Challenges and Opportunities in Big Data From Industry and Academia Panel

After government executives announced 0ver $200 million in Big Data initiatives last week, a panel of thought leaders from industry and academia moderated by New York Times technology and innovation reporter Steve Lohr discussed the current state and exciting future of Big Data research. The panel helped demonstrate why the research and development initiatives were so important and what they can hope to accomplish.

The first speaker was Alex Szalay,  professor in the  Department of Physics and Astronomy of the Johns Hopkins University working with the Sloan Digital Sky Survey (SDSS). The SDSS is an attempt to map the entire northern sky, and has  already obtained multi-color3D  images of  over 930,000 galaxies and 120,000 quasars or active, highly-energetic galactic nuclei. This information has been made available to researchers and the general public, but like publicly available gene sequencing data, it is overwhelmingly large and difficult to work with. Szalay described some of the advances and possibilities Big Data analytics bring to astronomy using this deluge of information, such as measuring the resonance frequencies of the universe to  paint a picture of the Big Bang. Szalay concluded that, with the rise of Big Data in astronomy and physics, researchers must now dive into computer and data science as early as possible to build a multidisciplinary understanding.

Next was Dr. Daphne Koller of the Stanford AI lab, studying machine learning. Dr. Koller spoke about how Stanford offers free online classes to hundreds of thousands of students and, by mining data such as they watch lectures and what questions they ask, how we can discover interesting new patterns about people really learn. A better understanding of the learning process can make a tremendous global difference, as research has shown that tutored students perform better than 98% of lectured students. Information from projects such as Stanford's can help provide that personalized experience to more people who don't have the resources or opportunity to be tutored one-on-one, and machine learning can help because data driven analysis often finds patterns which human researchers miss. One example was machine learning algorithms outperforming pathologists at diagnosing breast cancer cells under a microscope by finding more patterns in a wider range of tissues. Mining the data, however, is only the first step, and often analysis is 75% of the work, highlighting the importance of Big Data analytics.
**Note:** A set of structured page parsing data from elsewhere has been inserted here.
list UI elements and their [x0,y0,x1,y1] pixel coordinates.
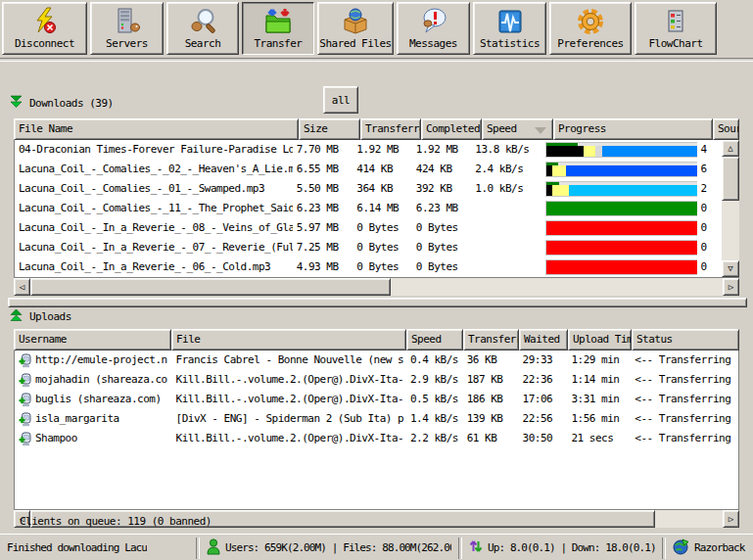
downloads-vertical-scrollbar[interactable]: △ ▽ [722,140,739,277]
upload-row[interactable]: isla_margarita[DivX - ENG] - Spiderman 2… [15,409,738,429]
download-row[interactable]: Lacuna_Coil_-_In_a_Reverie_-_08_-_Veins_… [15,218,723,238]
progress-bar [545,181,697,197]
client-icon [19,353,31,368]
section-splitter[interactable] [8,298,747,307]
upload-speed: 2.9 kB/s [406,370,463,390]
upload-time: 1:29 min [567,350,631,370]
column-header-speed[interactable]: Speed [406,329,463,350]
upload-row[interactable]: buglis (shareaza.com)Kill.Bill.-.volume.… [15,390,738,409]
toolbar-button-transfer[interactable]: Transfer [242,2,314,55]
scrollbar-thumb[interactable] [722,157,739,201]
download-file-name: Lacuna_Coil_-_In_a_Reverie_-_06_-_Cold.m… [15,257,293,277]
globe-icon [673,538,689,558]
servers-icon [113,6,142,37]
toolbar-button-disconnect[interactable]: Disconnect [2,2,87,55]
flowchart-icon [664,6,687,37]
download-sources: 0 [697,199,723,218]
toolbar-button-shared-files[interactable]: Shared Files [317,2,394,55]
scroll-up-button[interactable]: △ [722,140,739,157]
upload-username: http://emule-project.n [35,350,167,370]
download-row[interactable]: Lacuna_Coil_-_In_a_Reverie_-_07_-_Reveri… [15,238,723,257]
download-transferred: 364 KB [353,179,412,199]
download-progress-cell [541,218,697,238]
download-progress-cell [541,257,697,277]
toolbar-button-preferences[interactable]: Preferences [549,2,632,55]
scroll-right-button[interactable]: ▷ [723,510,739,528]
column-header-status[interactable]: Status [632,329,739,350]
sort-indicator-icon [535,127,546,134]
chevrons-up-icon [10,308,23,325]
scrollbar-thumb[interactable] [30,278,391,296]
column-header-file[interactable]: File [171,329,406,350]
download-row[interactable]: Lacuna_Coil_-_In_a_Reverie_-_06_-_Cold.m… [15,257,723,277]
statusbar-users-files-panel: Users: 659K(2.00M) | Files: 88.00M(262.0… [200,538,458,558]
uploads-table: UsernameFileSpeedTransferredWaitedUpload… [14,329,739,528]
download-completed: 0 Bytes [412,238,472,257]
download-progress-cell [541,238,697,257]
download-file-name: Lacuna_Coil_-_Comalies_-_02_-_Heaven's_A… [15,160,293,179]
download-sources: 4 [697,140,723,160]
download-progress-cell [541,140,697,160]
downloads-table-header: File NameSizeTransferredCompletedSpeedPr… [14,118,739,140]
upload-username: Shampoo [35,429,77,448]
scroll-right-button[interactable]: ▷ [723,278,739,296]
upload-transferred: 36 KB [463,350,519,370]
scroll-left-button[interactable]: ◁ [14,278,30,296]
download-row[interactable]: 04-Draconian Times-Forever Failure-Parad… [15,140,723,160]
toolbar-button-label: Disconnect [15,37,74,51]
download-row[interactable]: Lacuna_Coil_-_Comalies_-_01_-_Swamped.mp… [15,179,723,199]
upload-status: <-- Transferring [631,429,738,448]
upload-waited: 22:56 [519,409,568,429]
users-files-stats: Users: 659K(2.00M) | Files: 88.00M(262.0… [225,541,451,554]
upload-transferred: 139 KB [463,409,519,429]
download-size: 4.93 MB [293,257,353,277]
column-header-sources[interactable]: Sources [713,118,739,140]
upload-row[interactable]: mojahadin (shareaza.coKill.Bill.-.volume… [15,370,738,390]
search-icon [188,6,217,37]
column-header-speed[interactable]: Speed [482,118,553,140]
toolbar: DisconnectServersSearchTransferShared Fi… [2,2,720,55]
download-progress-cell [541,179,697,199]
downloads-section-header: Downloads (39) [10,95,114,112]
toolbar-button-flowchart[interactable]: FlowChart [635,2,717,55]
upload-speed: 0.4 kB/s [406,350,463,370]
toolbar-button-label: Messages [409,37,457,51]
column-header-completed[interactable]: Completed [421,118,482,140]
downloads-horizontal-scrollbar[interactable]: ◁ ▷ [14,277,739,296]
upload-waited: 29:33 [519,350,568,370]
download-size: 7.70 MB [293,140,353,160]
download-speed: 13.8 kB/s [471,140,541,160]
column-header-upload-time[interactable]: Upload Time [568,329,632,350]
toolbar-button-statistics[interactable]: Statistics [473,2,546,55]
messages-bubble-icon [419,6,448,37]
column-header-username[interactable]: Username [14,329,171,350]
emule-transfer-window: { "toolbar": { "buttons": [ {"label":"Di… [0,0,753,560]
download-completed: 6.23 MB [412,199,472,218]
upload-row[interactable]: http://emule-project.nFrancis Cabrel - B… [15,350,738,370]
column-header-transferred[interactable]: Transferred [463,329,519,350]
download-speed: 2.4 kB/s [471,160,541,179]
uploads-table-body: http://emule-project.nFrancis Cabrel - B… [14,350,739,509]
upload-file-name: [DivX - ENG] - Spiderman 2 (Sub Ita) p [172,409,406,429]
column-header-progress[interactable]: Progress [553,118,713,140]
column-header-transferred[interactable]: Transferred [360,118,421,140]
upload-time: 3:31 min [567,390,631,409]
download-speed: 1.0 kB/s [471,179,541,199]
download-row[interactable]: Lacuna_Coil_-_Comalies_-_02_-_Heaven's_A… [15,160,723,179]
column-header-waited[interactable]: Waited [519,329,568,350]
toolbar-button-servers[interactable]: Servers [90,2,164,55]
column-header-file-name[interactable]: File Name [14,118,299,140]
toolbar-button-messages[interactable]: Messages [397,2,470,55]
download-transferred: 414 KB [353,160,412,179]
uploads-table-header: UsernameFileSpeedTransferredWaitedUpload… [14,329,739,350]
progress-bar [545,259,697,275]
scroll-down-button[interactable]: ▽ [722,260,739,277]
upload-row[interactable]: ShampooKill.Bill.-.volume.2.(Oper@).DivX… [15,429,738,448]
download-row[interactable]: Lacuna_Coil_-_Comalies_-_11_-_The_Prophe… [15,199,723,218]
all-button[interactable]: all [323,86,358,114]
download-sources: 0 [697,257,723,277]
upload-speed: 0.5 kB/s [406,390,463,409]
toolbar-button-search[interactable]: Search [166,2,239,55]
column-header-size[interactable]: Size [299,118,360,140]
toolbar-divider [0,58,753,62]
Dr. James Manyika, a director of the McKinsey Global Institute, presented next on the findings of last year's “Big data: The next frontier for innovation, competition, and productivity” report. Currently, every company of appreciable size, roughly 1,000 employees or more, has at least as much data as the library of congress, and the market is full of inefficient structures meant to compensate for imperfect understanding of data, such as the current model of car insurance which puts drivers in broad categories rather than looking at granular driving habits. Given the growth of the Big Data in industry, the report said that the American workforce would need 1.5 million more data literate workers and between 140,000 and 190,000 with deep analytics skills, a major gap. Despite all of the economic advantages to harnessing Big Data, Dr. Manyika warned about possible risks, such as losing sight of the deeper meaning behind the data. He feared that, as we get a better understanding of patterns, we will put less effort into discovering their underlying causes.

The final speaker was Dr. Lucia Ohno-Machado, the Founding Chief of UC San Diego's Division of Biomedical Informatics. Director of the Biomedical Research Informatics for Global Health Program, and Editor in Chief of the Journal of the American Medical Informatics Association. Dr. Ohno-Machado noted how patients today give a tremendous amount of data to health care providers and hospitals, data that could be of great use to researchers if assembled together, such as solving the puzzle behind autism. She proposed that patients could donate data like they donate tissue or organs, with informed consent, to researchers. If properly handled and analyzed, such data can bring great advances in knowledge without violating privacy, but, like the other panelists, she stressed the need for more multidisciplinary data scientists in her field.